The most concrete of these is a proposed IPO for the Saudi national oil company, Aramco (the Arabian American Oil Company before it was nationalized in the 1970s).  The idea would be to sell roughly a 5% interest in Aramco to the investing public, with a dual listing in Saudi Arabia and somewhere else.  The leading “somewhere else” contender is the US.
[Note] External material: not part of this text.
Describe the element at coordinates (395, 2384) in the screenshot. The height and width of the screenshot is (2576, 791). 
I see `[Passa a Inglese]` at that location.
It’s not clear yet exactly what the future shareholders would have an ownership interest in.  Aramco contains all sorts of oil-related operations, from exploration and production to refining to petrochemical production.  The Saudis intend to restructure Aramco into a holding company with subsidiaries–structured presumably by type of business–before offering equity.  To me, it sounds as if the offering will be of stock in a subsidiary, not the holding company.

Why?

money

The obvious answer is that the kingdom wants to raise money to fund its budget deficit.  It figures the proposed IPO will raise $100 billion – $150 billion, a figure that already has investment bankers around the world salivating.  This, by the way, implies a total value for Aramco of $2 trillion – $3 trillion.

deeper motivation

But there’s almost invariably a deeper motivation when a country takes action like this.  It wants to focus and streamline operations of the to-be-IPOed company, either because current service is terrible and/or to generate more funds from operations to fill government coffers.  The IPO offers potential wealth and prestige to the management of the government-owned company if they run it well.  That substitutes for pre-IPO motivation, which may simply be to do the least work possible, and make the fewest waves, without getting fired.

better than they look

In my experience, such IPOs, however dreary the prospectus may sound, often do quite well for at least the first couple of years.  Two reasons:

–their scope for change becomes much wider when public scrutiny protects the manager from interference by politically-connected sluggards who like the status quo, and

–managers tend to, in a sense, stop working once they find out an IPO is in the offing.  Why make improvements today that will only make post-IPO earnings comparisons harder?  Better to save them for the time when the stock is publicly traded and holders of stock, stock options and management incentive plans will cash in on them.

in sum

The IPO itself is evidence that the Saudis are serious about a reorientation of their economic priorities.  Human nature argues that 2016 will be like wading through molasses for Aramco but that it will break very quickly from the gate after the IPO.